Perception of a visual object can be impaired when there are other objects nearby in the visual field (e.g., Bouma,
1970; Strasburger, Harvey, & Rentschler,
1991). This is known as the crowding effect. In the fovea, only a small crowding effect is usually observed. In the periphery, the spatial extent of crowding is approximately proportional to the eccentricity of the target object and reaches 0.5
E (
E—eccentricity of target) (Bouma,
1970; Toet & Levi,
1992). It seems that detection of simple visual features is very little affected by crowding (Andriessen & Bouma,
1976; Levi, Hariharan, & Klein,
2002; Pelli, Palomares, & Majaj,
2004), and the main mechanism of adverse interaction must therefore be located at some level after feature detection.
The exact nature of crowding, in a computational sense, is not clear. Theoretical models of crowding are based on an interaction between feature detectors (e.g., Bjork & Murray,
1977; Wolford & Chambers,
1984), or on pooling (integration) the signals of feature detectors over some larger area (e.g., Parkes, Lund, Angelucci, Solomon, & Morgan,
2001; Pelli et al.,
2004). Intriligator and Cavanagh (
2001) have argued that crowding is an effect of insufficient spatial resolution of attention which is limited by the large size of the receptive fields at some higher level of visual processing.

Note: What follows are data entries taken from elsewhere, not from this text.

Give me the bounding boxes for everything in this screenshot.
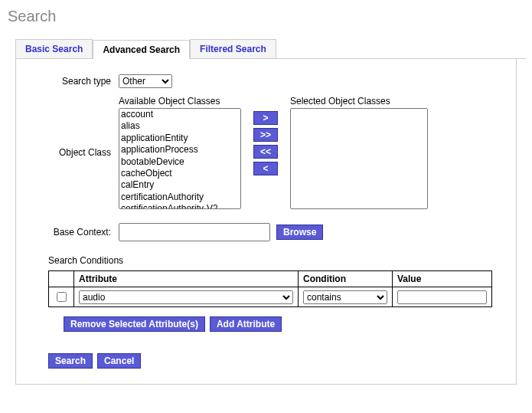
add-all-button[interactable]: >> [253, 128, 278, 142]
base-context-input[interactable] [119, 223, 270, 241]
tab-filtered-search[interactable]: Filtered Search [190, 39, 276, 58]
search-conditions-label: Search Conditions [48, 255, 505, 266]
search-type-select[interactable]: Other [119, 74, 172, 88]
row-checkbox[interactable] [57, 292, 67, 302]
selected-classes-header: Selected Object Classes [290, 96, 428, 107]
base-context-label: Base Context: [27, 227, 119, 238]
browse-button[interactable]: Browse [276, 225, 323, 240]
search-button[interactable]: Search [48, 353, 93, 369]
value-input[interactable] [397, 290, 487, 304]
available-classes-header: Available Object Classes [119, 96, 241, 107]
tab-advanced-search[interactable]: Advanced Search [93, 40, 190, 59]
conditions-table: Attribute Condition Value audio contains [48, 270, 492, 307]
table-row: audio contains [49, 287, 492, 307]
page-title: Search [8, 8, 526, 25]
add-attribute-button[interactable]: Add Attribute [210, 316, 282, 332]
remove-button[interactable]: < [253, 162, 278, 175]
header-attribute: Attribute [74, 271, 299, 287]
attribute-select[interactable]: audio [79, 290, 293, 304]
remove-all-button[interactable]: << [253, 145, 278, 159]
condition-select[interactable]: contains [303, 290, 387, 304]
header-condition: Condition [299, 271, 393, 287]
selected-classes-list[interactable] [290, 108, 428, 209]
advanced-search-panel: Search type Other Object Class Available… [15, 59, 517, 385]
tab-bar: Basic Search Advanced Search Filtered Se… [15, 39, 526, 59]
remove-attribute-button[interactable]: Remove Selected Attribute(s) [64, 316, 205, 332]
available-classes-list[interactable]: account alias applicationEntity applicat… [119, 108, 241, 209]
cancel-button[interactable]: Cancel [97, 353, 141, 369]
tab-basic-search[interactable]: Basic Search [15, 39, 93, 58]
table-header-row: Attribute Condition Value [49, 271, 492, 287]
search-type-label: Search type [27, 76, 119, 87]
header-value: Value [393, 271, 492, 287]
object-class-label: Object Class [27, 147, 119, 158]
add-button[interactable]: > [253, 111, 278, 125]
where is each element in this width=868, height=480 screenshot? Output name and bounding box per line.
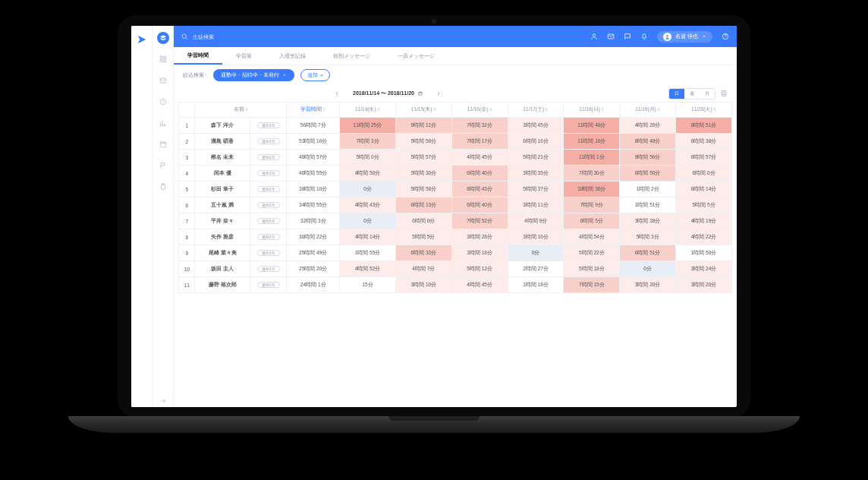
col-day-4[interactable]: 11/18(日) <box>564 103 620 118</box>
col-day-5[interactable]: 11/19(月) <box>620 103 676 118</box>
row-index: 8 <box>179 229 195 245</box>
day-cell: 7時間 3分 <box>340 134 396 150</box>
day-cell: 8時間 48分 <box>620 134 676 150</box>
study-time-table: 名前学習時間11/14(水)11/15(木)11/16(金)11/17(土)11… <box>178 102 732 293</box>
search-icon <box>181 33 188 40</box>
day-cell: 6時間 33分 <box>395 245 451 261</box>
student-badge: 通塾3年 <box>250 277 286 293</box>
student-badge: 通塾3年 <box>250 261 286 277</box>
day-cell: 0分 <box>508 245 564 261</box>
segment-週[interactable]: 週 <box>684 89 700 99</box>
student-name[interactable]: 坂田 圭人 <box>195 261 250 277</box>
tab-3[interactable]: 個別メッセージ <box>319 47 384 65</box>
chevron-down-icon <box>702 34 706 39</box>
student-badge: 通塾3年 <box>250 134 286 150</box>
nav-collapse-icon[interactable] <box>157 395 169 407</box>
student-name[interactable]: 椎名 未来 <box>195 150 250 166</box>
day-cell: 4時間 14分 <box>340 229 396 245</box>
nav-mail-icon[interactable] <box>157 74 169 87</box>
tab-1[interactable]: 学習量 <box>222 47 266 65</box>
nav-clock-icon[interactable] <box>157 96 169 108</box>
day-cell: 3時間 45分 <box>508 118 564 134</box>
date-prev-icon[interactable] <box>335 91 339 96</box>
day-cell: 5時間 58分 <box>395 134 451 150</box>
user-menu[interactable]: 名波 佳也 <box>657 31 712 43</box>
search-input[interactable] <box>193 34 284 39</box>
nav-chart-icon[interactable] <box>157 117 169 129</box>
day-cell: 5時間 57分 <box>395 150 451 166</box>
nav-students-icon[interactable] <box>157 32 169 44</box>
student-name[interactable]: 森下 洋介 <box>195 118 250 134</box>
col-day-2[interactable]: 11/16(金) <box>451 103 508 118</box>
row-index: 4 <box>179 166 195 182</box>
table-row: 8矢作 雅彦通塾3年30時間 22分4時間 14分5時間 5分3時間 28分3時… <box>179 229 732 245</box>
day-cell: 1時間 50分 <box>676 245 732 261</box>
day-cell: 3時間 35分 <box>508 166 564 182</box>
student-name[interactable]: 尾崎 菜々美 <box>195 245 250 261</box>
day-cell: 3時間 10分 <box>395 277 451 293</box>
svg-rect-3 <box>163 60 165 62</box>
top-mail-icon[interactable] <box>607 33 615 40</box>
student-name[interactable]: 平井 奈々 <box>195 213 250 229</box>
svg-point-10 <box>593 34 595 36</box>
student-name[interactable]: 藤野 裕次郎 <box>195 277 250 293</box>
day-cell: 3時間 18分 <box>451 245 508 261</box>
total-time: 34時間 55分 <box>287 197 340 213</box>
tab-2[interactable]: 入退室記録 <box>266 47 319 65</box>
table-row: 11藤野 裕次郎通塾3年24時間 1分15分3時間 10分4時間 45分1時間 … <box>179 277 732 293</box>
day-cell: 4時間 20分 <box>620 118 676 134</box>
day-cell: 9時間 56分 <box>620 150 676 166</box>
table-row: 2溝島 碩香通塾3年53時間 16分7時間 3分5時間 58分7時間 17分6時… <box>179 134 732 150</box>
day-cell: 6時間 38分 <box>676 134 732 150</box>
col-name[interactable]: 名前 <box>195 103 287 118</box>
nav-grid-icon[interactable] <box>157 53 169 65</box>
day-cell: 6時間 51分 <box>620 245 676 261</box>
print-icon[interactable] <box>720 90 728 97</box>
student-name[interactable]: 溝島 碩香 <box>195 134 250 150</box>
logo-icon <box>136 33 148 46</box>
col-day-3[interactable]: 11/17(土) <box>508 103 564 118</box>
row-index: 1 <box>179 118 195 134</box>
tab-4[interactable]: 一斉メッセージ <box>384 47 448 65</box>
filter-add-label: 追加 <box>307 71 318 79</box>
tab-0[interactable]: 学習時間 <box>174 47 222 65</box>
table-row: 10坂田 圭人通塾3年25時間 20分4時間 52分4時間 7分5時間 12分2… <box>179 261 732 277</box>
day-cell: 3時間 11分 <box>508 197 564 213</box>
student-name[interactable]: 杉田 章子 <box>195 182 250 197</box>
total-time: 25時間 49分 <box>287 245 340 261</box>
row-index: 7 <box>179 213 195 229</box>
filter-pill-status[interactable]: 通塾中・招待中・未発行 <box>213 69 294 81</box>
student-name[interactable]: 矢作 雅彦 <box>195 229 250 245</box>
nav-clipboard-icon[interactable] <box>157 181 169 193</box>
tabs: 学習時間学習量入退室記録個別メッセージ一斉メッセージ <box>174 47 737 65</box>
day-cell: 4時間 45分 <box>451 277 508 293</box>
col-study-time[interactable]: 学習時間 <box>287 103 340 118</box>
nav-calendar-icon[interactable] <box>157 138 169 150</box>
top-chat-icon[interactable] <box>624 33 631 40</box>
top-help-icon[interactable] <box>722 33 729 40</box>
day-cell: 7時間 15分 <box>564 277 620 293</box>
student-badge: 通塾3年 <box>250 197 286 213</box>
filter-add-button[interactable]: 追加 + <box>300 69 330 81</box>
col-day-1[interactable]: 11/15(木) <box>395 103 451 118</box>
date-next-icon[interactable] <box>436 91 441 96</box>
day-cell: 9時間 11分 <box>395 118 451 134</box>
top-bell-icon[interactable] <box>640 33 648 40</box>
calendar-icon[interactable] <box>418 91 423 96</box>
col-day-6[interactable]: 11/20(火) <box>676 103 732 118</box>
svg-point-9 <box>182 34 186 38</box>
day-cell: 2時間 27分 <box>508 261 564 277</box>
table-row: 5杉田 章子通塾2年38時間 10分0分5時間 58分8時間 43分5時間 37… <box>179 182 732 197</box>
day-cell: 6時間 57分 <box>676 150 732 166</box>
student-name[interactable]: 五十嵐 満 <box>195 197 250 213</box>
day-cell: 0分 <box>620 261 676 277</box>
segment-月[interactable]: 月 <box>700 89 715 99</box>
student-name[interactable]: 岡本 優 <box>195 166 250 182</box>
day-cell: 4時間 45分 <box>451 150 508 166</box>
top-user-icon[interactable] <box>590 33 598 40</box>
col-day-0[interactable]: 11/14(水) <box>340 103 396 118</box>
day-cell: 0分 <box>340 213 396 229</box>
day-cell: 3時間 20分 <box>620 277 676 293</box>
segment-日[interactable]: 日 <box>669 89 684 99</box>
nav-flag-icon[interactable] <box>157 159 169 172</box>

Several authors have suggested that some sort of positional noise may account for the crowding effects (Neri & Levi,
2006; Wolford,
1975). According to this account, visual features are incorrectly localized, or can migrate to incorrect locations, thereby producing errors of object perception. Simple pooling models assume a full loss of positional information within a certain field of integration. Parkes et al. (
2001) found that orientation discrimination thresholds in crowding conditions could be accounted for by a simple averaging of feature (orientation) values over a certain region. With similar stimuli, Baldassi, Megna, and Burr (
2006) obtained results that were not consistent with averaging and suggested that some other (non-linear) combination rule had to be used to model their data. Anyway, it is not clear how to extend these simple pooling rules to more complex stimuli with a number of features.
Pooling (integration) models should predict a strong effect of the number of distractors within the integration area, because with a larger number of distractors, the target signal is diluted in a larger amount of irrelevant activity. The results obtained with simple stimuli (Parkes et al.,
2001) are consistent with this prediction. With letters, the results are ambiguous: Strasburger et al. (
1991) found relatively strong effect of the number of flankers; Pelli et al. (
2004) found no difference between 2 and 4 flankers.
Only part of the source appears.